I’ll start with the characteristics I’m very sure about, and go on to less obvious ones. Sorry if not all of them are relevant to typing.


So:

- she’s very successful in her field – she’s a journalist – and she has basically focused on her professional rather than personal life.

-she is comfortable with exercising power over subordinates – she has fired people over matters of principle – but her ultimate goal, professionally, is not to become a editor but, rather, to become an independent free-lance writer. She has no ambition to become the boss of other people.

-However, she finds it very stressful to be micro-managed by a boss whom she doesn’t respect at all. She prefers to do her own thing with as little supervision as possible.

-She’s very concerned about, and proud of, her professional standing and ethics, and shocked when she discovers that colleagues have faked news.

- she's perfectly able to interview strangers on the street but does not particularly enjoy that part of the job.

-She very clearly plans her time separating work from pleasure. She would welcome me into her house, then ask me to wait in the living room as she finished some work. After that, she’d be ready for a night of passion and extremely annoyed if work interfered.

-She felt generally far more comfortable with planning her day, her next month, and her future than with improvising – felt really stressed when she couldn’t plan ahead, and disliked changing plans in the last moment (even though her job required that very often).

-She intensively dislikes getting spontaneous phone calls. She prefers to receive a text message asking when she’d have time for a call. Likewise, she prefers to ask in advance when she could call. But then she’s happy to talk for hours.

-She has absolutely no interest in the kind of girly small talk, “what precisely have I done today” or “what clothes she was wearing” etc. She’s perfectly comfortable with “awkward silences” and dislikes pointless remarks made only to break them.

-She’s able to talk for hours, though – but always on matters of substance: the past, the plans for the future, problems at work, politics.

-she has a limited circle of very close friends to whom she’s very loyal and geographical distance plays no role.

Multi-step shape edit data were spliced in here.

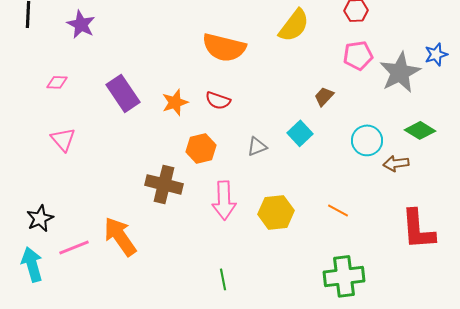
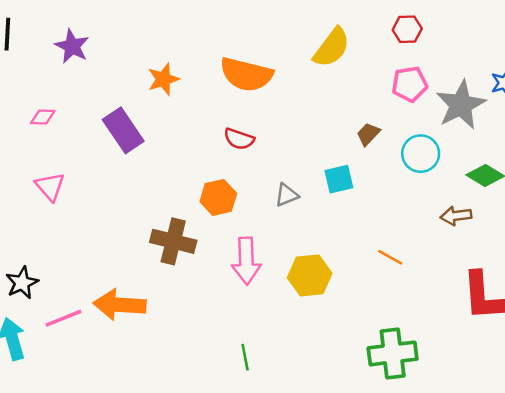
orange star: (175, 102) -> (163, 79), moved
cyan square: (300, 133) -> (339, 179), turned 30
cyan circle: (367, 140) -> (421, 154), moved
orange line: (338, 210) -> (390, 257), moved
orange arrow: (120, 236) -> (120, 305), turned -51

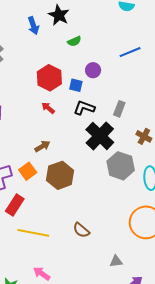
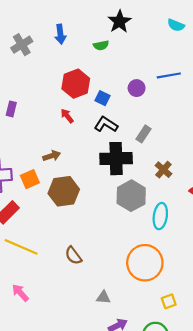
black star: (59, 15) -> (119, 22), moved
blue arrow: (33, 26) -> (60, 34), moved
green semicircle: (74, 41) -> (101, 45), moved
purple circle: (93, 70) -> (137, 88), moved
black cross: (100, 136) -> (116, 159), turned 32

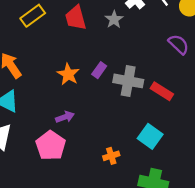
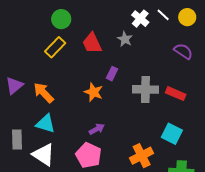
purple rectangle: (99, 70) -> (112, 74), moved
orange cross: (111, 156) -> (142, 156), size x1.6

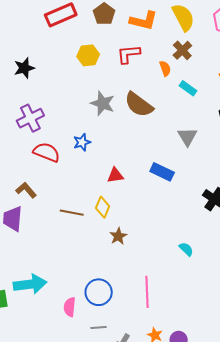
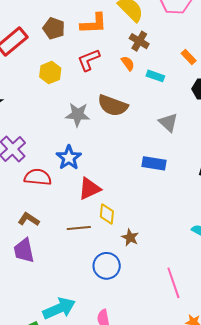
blue star: (82, 142) -> (69, 158), size x1.4
red triangle: (115, 175) -> (89, 189), moved, size x1.4
blue circle: (99, 292) -> (107, 266), moved

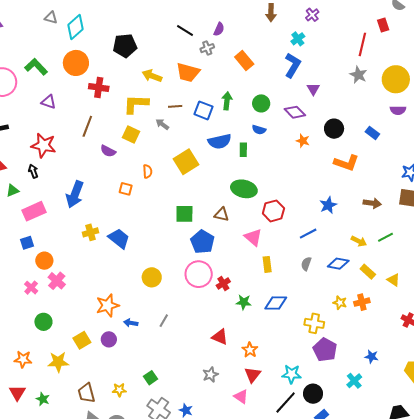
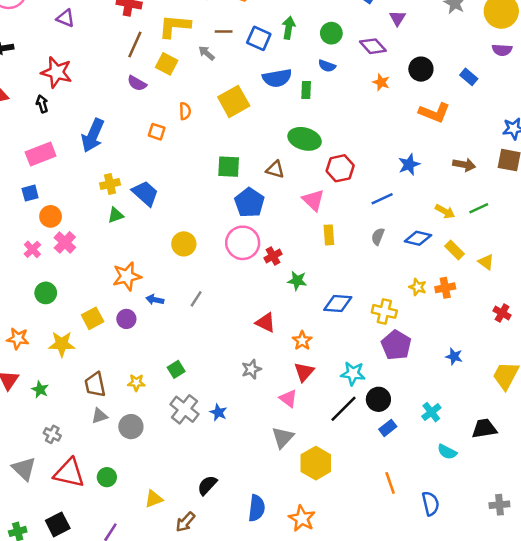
brown line: (87, 126) -> (135, 44), moved
green triangle: (12, 191) -> (116, 215), moved
blue diamond: (276, 303) -> (338, 304), moved
cyan cross: (354, 381) -> (431, 412), moved

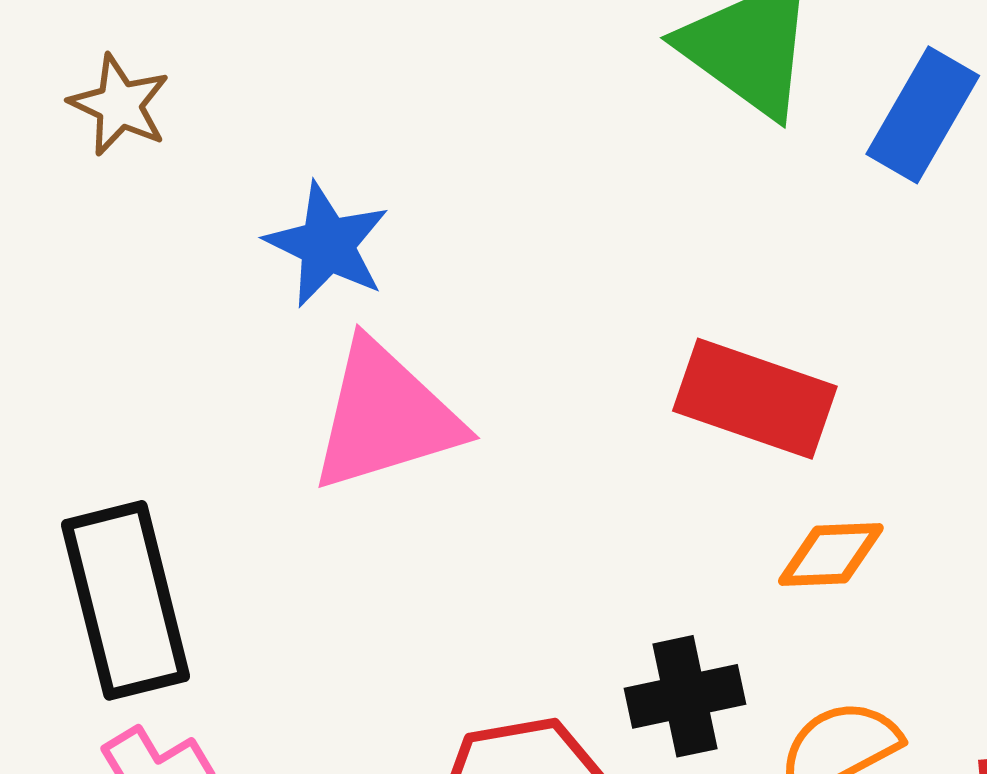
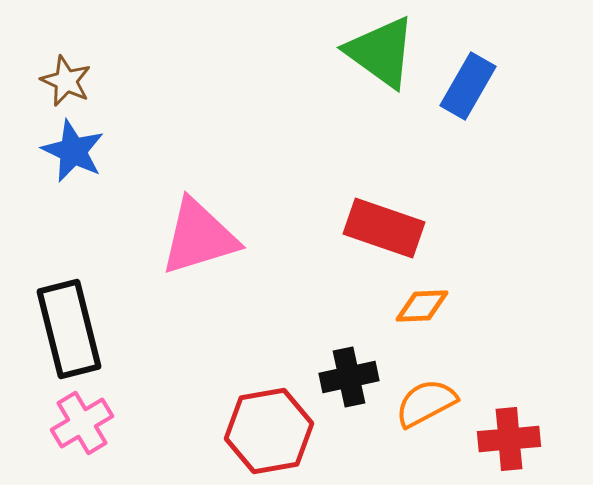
blue star: (327, 245) -> (73, 151), moved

Her friends regularly consult her on their relationship problems, which she analyzes in a cool and detached way, not hesitating to criticize her friends.

-She’s constantly trying to improve her skills with courses. Her next ambition is to learn how to play the piano.

-She has a very intense sex drive, with masochistic tendencies.

-she cares a lot about eating good and expensive food, either cooking herself or going to expensive restaurants. Since she tends to put on weight, she then compensates by intense physical activity. When she’s travelling and can’t go to the gym, she puts on weight, which depresses her very much. However, she finds it very difficult to go on a diet, even when she can’t go the gym.

-Most of her books are non-fiction; however, she also reads novels, especially in times of emotional stress.

- she doesn't laugh very often but when she does, it is with a loud, spontaneous and (to me) unpleasant laugh.


Despite what I observed about her preference for planning, with regard to her own emotions she could be very volatile:

-Quite a few times, after saying that she’d prefer not to see me, she’d then change her mind and call me, saying she’d like to see me. That happened quite often.

-She’d be impatient and rude but apologize the next day – again, quite often.

-She’d tell me not to wear a particular shirt and then change her mind, saying “I was being stupid, wear that shirt if you like it”.

-She’s very hard on herself when she thinks she’s made a blunder.

-Usually she has a façade of self-confidence, but she’s also very self-critical. In private, she makes lots of self-deprecating remarks (not joking): “how can you put up with someone like me” etc.

- she does not require constant reassurance about one's feelings for her.

-She’s full of guilt about things she’s done in the past.

-She made a enormous blunder in her career when she thought she could make her boss back off a bit by threatening to resign – she totally miscalculated her own bargain power and the boss’s reaction, something I could see clearly at the time.


If any of you is interested, I can provide more information. Thanks again.